Over the last couple of decades I have noticed a trend taking place within the fire service. The chief officer has become more of an administrator, staff officer, and less of a line officer. As the progression of the fire department continues, we have become more and more technically advanced. In addition, the same has occurred within the administrative function of the fire department. The fire service has become very complicated and complex.
The Chief Officer
Over the last several years, maybe 15 or 20 years, the fire service has progressed into several different specialties. These special areas of training include hazardous materials, paramedic/medical training, bloodborne pathogens, swiftwater rescue, pre-fire planning, high angle rescue, heavy rescue, high rise firefighting operations, urban search and rescue, confined space entry, urban/rural wildland interface, and many more. Now a new one is being introduced all over the country by several different agencies, Emergency Response to Terrorism.
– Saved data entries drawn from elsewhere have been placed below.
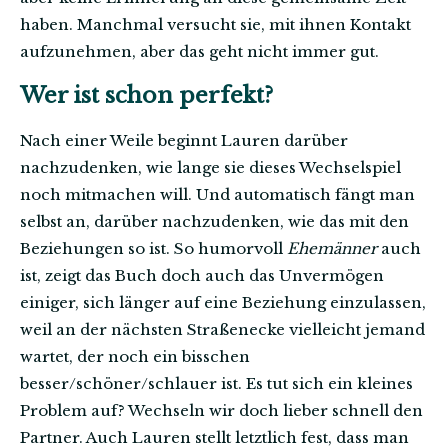
haben. Manchmal versucht sie, mit ihnen Kontakt
aufzunehmen, aber das geht nicht immer gut.
Wer ist schon perfekt?
Nach einer Weile beginnt Lauren darüber
nachzudenken, wie lange sie dieses Wechselspiel
noch mitmachen will. Und automatisch fängt man
selbst an, darüber nachzudenken, wie das mit den
Beziehungen so ist. So humorvoll
Ehemänner
auch
ist, zeigt das Buch doch auch das Unvermögen
einiger, sich länger auf eine Beziehung einzulassen,
weil an der nächsten Straßenecke vielleicht jemand
wartet, der noch ein bisschen
besser/schöner/schlauer ist. Es tut sich ein kleines
Problem auf? Wechseln wir doch lieber schnell den
Partner. Auch Lauren stellt letztlich fest, dass man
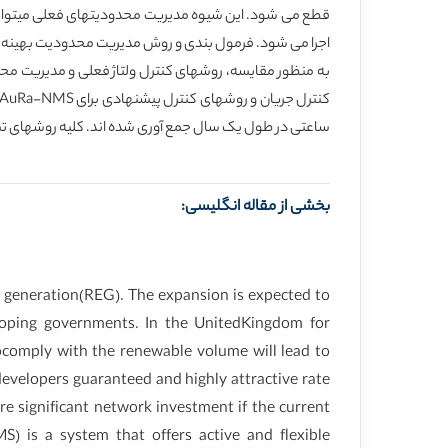
اجرا می شود. فرمول بندی و روش مدیریت محدودیت بهینه، 
ساعتی در طول یک سال جمع آوری شده اند. کلیه روشهای تست با د
بخشی از مقاله انگلیسی:
 generation(REG). The expansion is expected to
eloping governments. In the UnitedKingdom for
tocomply with the renewable volume will lead to
 developers guaranteed and highly attractive rate
re significant network investment if the current
 is a system that offers active and flexible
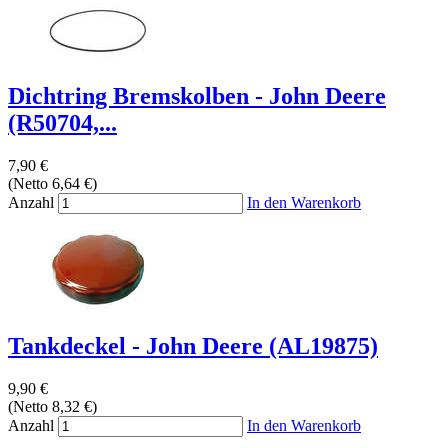
Dichtring Bremskolben - John Deere
(R50704,...
7,90 €
(Netto 6,64 €)
Anzahl
In den Warenkorb
Tankdeckel - John Deere (AL19875)
9,90 €
(Netto 8,32 €)
Anzahl
In den Warenkorb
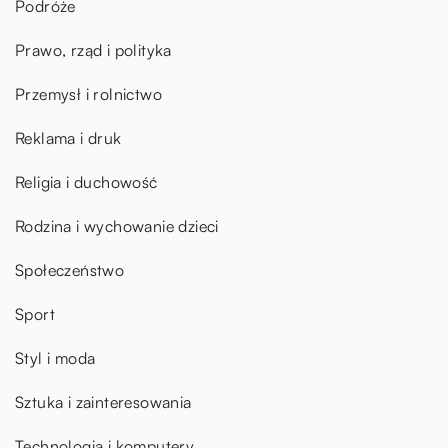
Podróże
Prawo, rząd i polityka
Przemysł i rolnictwo
Reklama i druk
Religia i duchowość
Rodzina i wychowanie dzieci
Społeczeństwo
Sport
Styl i moda
Sztuka i zainteresowania
Technologia i komputery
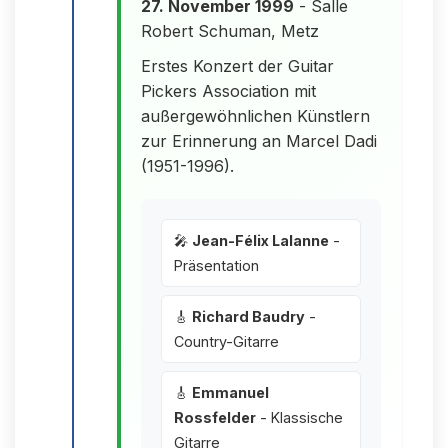
27. November 1999
- Salle
Robert Schuman, Metz
Erstes Konzert der Guitar
Pickers Association mit
außergewöhnlichen Künstlern
zur Erinnerung an Marcel Dadi
(1951-1996).
🎤
Jean-Félix Lalanne
-
Präsentation
🎸
Richard Baudry
-
Country-Gitarre
🎸
Emmanuel
Rossfelder
- Klassische
Gitarre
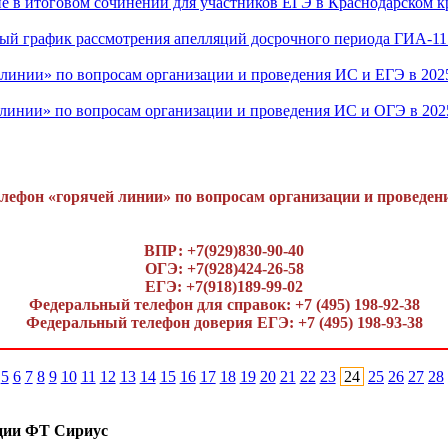
ие в итоговом сочинении для участников ЕГЭ в Краснодарском кр
ый график рассмотрения апелляций досрочного периода ГИА-11 
линии» по вопросам организации и проведения ИС и ЕГЭ в 202
линии» по вопросам организации и проведения ИС и ОГЭ в 202
лефон «горячей линии» по вопросам организации и проведен
ВПР: +7(929)830-90-40
ОГЭ: +7(928)424-26-58
ЕГЭ: +7(918)189-99-02
Федеральный телефон для справок: +7 (495) 198-92-38
Федеральный телефон доверия ЕГЭ: +7 (495) 198-93-38
5
6
7
8
9
10
11
12
13
14
15
16
17
18
19
20
21
22
23
24
25
26
27
28
ции ФТ Сириус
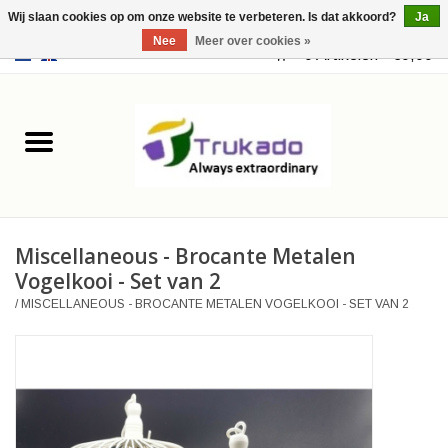
Wij slaan cookies op om onze website te verbeteren. Is dat akkoord?
Ja
Nee
Meer over cookies »
EUR
/
USD
0 Artikelen - €0,00
Home
Leer
Fantasy
Miscellaneous - Brocante Metalen
Merchandise
Vogelkooi - Set van 2
/
MISCELLANEOUS - BROCANTE METALEN VOGELKOOI - SET VAN 2
Retro Vintage
Gothic Steampunk
Tassen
The administrative function of the chief officer continues to be demanding. The regulations and requirements from agencies such as OSHA (Occupational Safety and Health Administration) has become a critical focus to the administration of the fire department today. The NFPA Standards have also shared the spot light in their importance to the administration of the fire department. Let us take a brief look at just one: NFPA 1500 Standard "Fire Department Occupational Safety and Health Programs" with its' 66 pages and the 15 page checklist for compliance is an immense undertaking for any fire department to comply with. After working as a Battalion Chief myself, I can testify that the job of a Chief Officer, is a never ending job. The administration of a fire department today is a very demanding and a complex job to do it right.
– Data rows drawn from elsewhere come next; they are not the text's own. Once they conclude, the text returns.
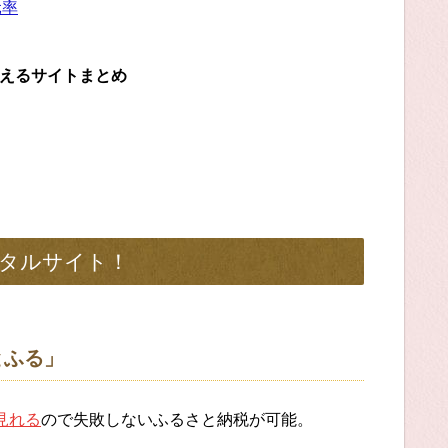
元率
らえるサイトまとめ
タルサイト！
とふる」
見れる
ので失敗しないふるさと納税が可能。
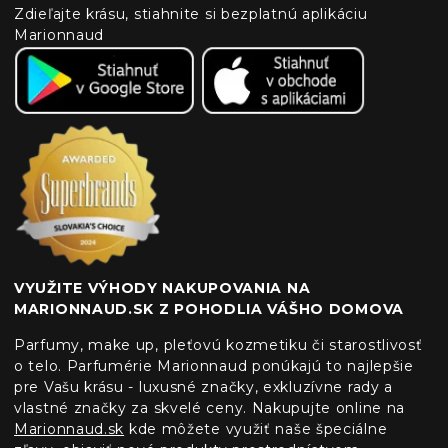
Zdieľajte krásu, stiahnite si bezplatnú aplikáciu
Marionnaud
VYUŽITE VÝHODY NAKUPOVANIA NA
MARIONNAUD.SK Z POHODLIA VÁŠHO DOMOVA
Parfumy, make up, pleťovú kozmetiku či starostlivosť
o telo. Parfumérie Marionnaud ponúkajú to najlepšie
pre Vašu krásu - luxusné značky, exkluzívne rady a
vlastné značky za skvelé ceny. Nakupujte online na
Marionnaud.sk
kde môžete využiť naše špeciálne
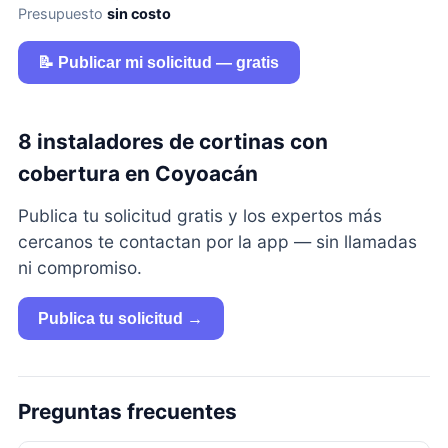
Presupuesto
sin costo
📝 Publicar mi solicitud — gratis
8 instaladores de cortinas con
cobertura en Coyoacán
Publica tu solicitud gratis y los expertos más
cercanos te contactan por la app — sin llamadas
ni compromiso.
Publica tu solicitud →
Preguntas frecuentes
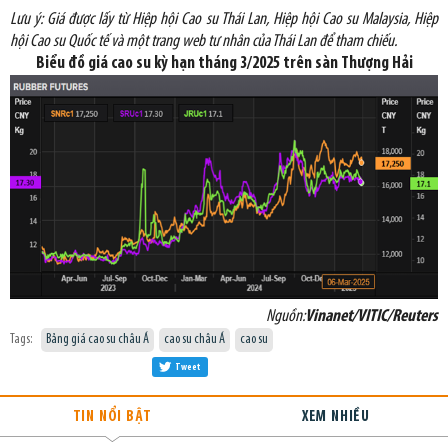
Lưu ý: Giá được lấy từ Hiệp hội Cao
su Thái Lan, Hiệp hội Cao su Malaysia, Hiệp
hội Cao su Quốc tế và một trang web tư nhân của Thái Lan để tham chiếu.
Biểu đồ giá cao su kỳ hạn tháng 3/2025 trên sàn Thượng Hải
Nguồn:
Vinanet/VITIC/Reuters
Tags:
Bảng giá cao su châu Á
cao su châu Á
cao su
Tweet
TIN NỔI BẬT
XEM NHIỀU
The aspect I want to address in this particular article, is one in which everyone tries to ignore. Chief officers are so busy in their administrative function they start to become deficient in their technical abilities. They are not keeping up with training for their line duties. Now this only applies with those chiefs that have the dual function of both staff and line duties. Many of these chiefs don't usually train or drill daily with their fire companies. They just can't work the drills or training into their busy schedules. Now, I'm only commenting about this from my own experiences and observations. My own department, region and the various departments I come into contact throughout the United States. Maybe some fire departments have the chief officer actually drilling/training with their companies daily. I just know when we conduct major specialized drills such as hazardous materials, confined space, etc. the chiefs are often missing from the class. There has been numerous comments over the years by personnel at these training activities, "Where are the chiefs?"
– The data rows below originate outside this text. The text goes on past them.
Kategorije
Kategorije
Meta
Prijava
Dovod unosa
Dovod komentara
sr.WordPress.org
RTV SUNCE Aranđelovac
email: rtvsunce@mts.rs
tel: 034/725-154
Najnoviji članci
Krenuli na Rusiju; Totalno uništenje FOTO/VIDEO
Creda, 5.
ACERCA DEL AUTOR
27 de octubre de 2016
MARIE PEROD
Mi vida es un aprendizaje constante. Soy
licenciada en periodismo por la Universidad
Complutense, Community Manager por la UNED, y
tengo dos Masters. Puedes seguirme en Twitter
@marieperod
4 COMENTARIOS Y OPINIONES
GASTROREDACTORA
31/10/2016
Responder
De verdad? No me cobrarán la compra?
I recently became an instructor, Emergency Response to Terrorism, by the National Fire Academy in cooperation with the Department of Justice. I saw a problem with this particular training program. The sixteen hour, 2 day, program is just too long for the chief officer to attend. As of a matter of fact there are fire departments already indicating they will condense the program into a 8 hour (1 day) program for the their line personnel.
The main problem most people see with this particular situation is a training deficiency exist and the chief is normally in charge at the incident. If the chief officer hasn't had the same training or at least some sort of a condensed overview version. Then how smooth, safe, and efficient is the operation going to be?